How Healthy is Your Diet? (1 Timothy 1:1–11)

Dr. Daniel Hyde · 1 Timothy 1:1–11 · September 11, 2016 · Part 1 of Heidelberg Catechism (2016–18)

You are what you eat—and this is true of your soul as well. Opening this series through the Heidelberg Catechism, Dr. Hyde shows from 1 Timothy that Paul describes Christianity in terms of “sound” or healthy teaching: healthy doctrine leads to faith, to love, and to hope for the life to come.
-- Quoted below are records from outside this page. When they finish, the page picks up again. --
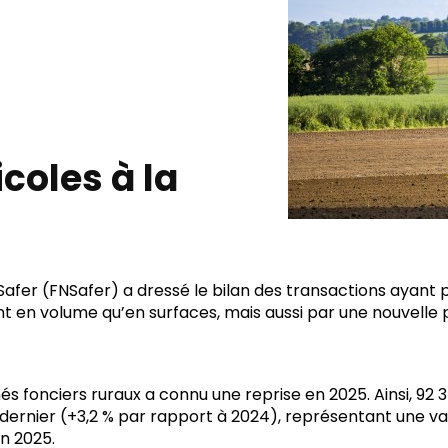
icoles à la
er (FNSafer) a dressé le bilan des transactions ayant po
t en volume qu’en surfaces, mais aussi par une nouvelle p
hés fonciers ruraux a connu une reprise en 2025. Ainsi, 92 
 dernier (+3,2 % par rapport à 2024), représentant une val
n 2025.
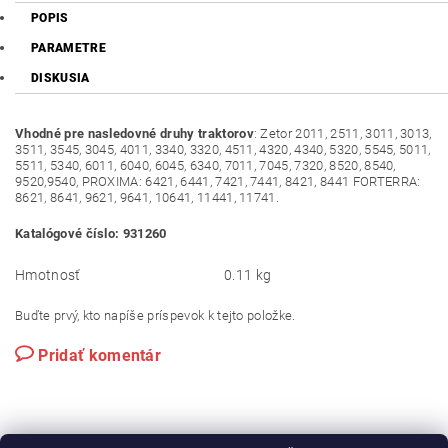
POPIS
PARAMETRE
DISKUSIA
Vhodné pre nasledovné druhy traktorov
: Zetor 2011, 2511, 3011, 3013,
3511, 3545, 3045, 4011, 3340, 3320, 4511, 4320, 4340, 5320, 5545, 5011,
5511, 5340, 6011, 6040, 6045, 6340, 7011, 7045, 7320, 8520, 8540,
9520,9540, PROXIMA: 6421, 6441, 7421, 7441, 8421, 8441 FORTERRA:
8621, 8641, 9621, 9641, 10641, 11441, 11741.
Katalógové číslo: 931260
Hmotnosť
0.11 kg
Buďte prvý, kto napíše príspevok k tejto položke.
Pridať komentár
A catechism is simply a biblical way of teaching this healthy doctrine by questions and answers—echoing God’s Word back to him—beginning with that beautiful first question: “What is your only comfort in life and in death?”

Introduction

It was interesting being in Europe last week to experience the contrast in diet as compared to the American diet. In Europe the meals are smaller, the food is fresher, and the food is less sugary. Of course here in America, where food companies throw in additive after additive and sugar upon sugar—to make us come back for more—we are all constantly dealing with dieting. Last week reminded me of that old adage: You are what you eat.

This is true of your soul as well. Here in 1 Timothy Paul describes not only the content of Christianity but its quality in terms of healthy food. Our reading speaks of sound teaching (1:10) and later on in the book of “sound words” (6:3). If you have an ESV like I do, you might have a footnote for the word translated “sound” that says “healthy.” The New Living Translation gets a little closer when it translated this as “wholesome teaching.” The word Paul uses was used in the ancient word to wish someone good health (BAGD). 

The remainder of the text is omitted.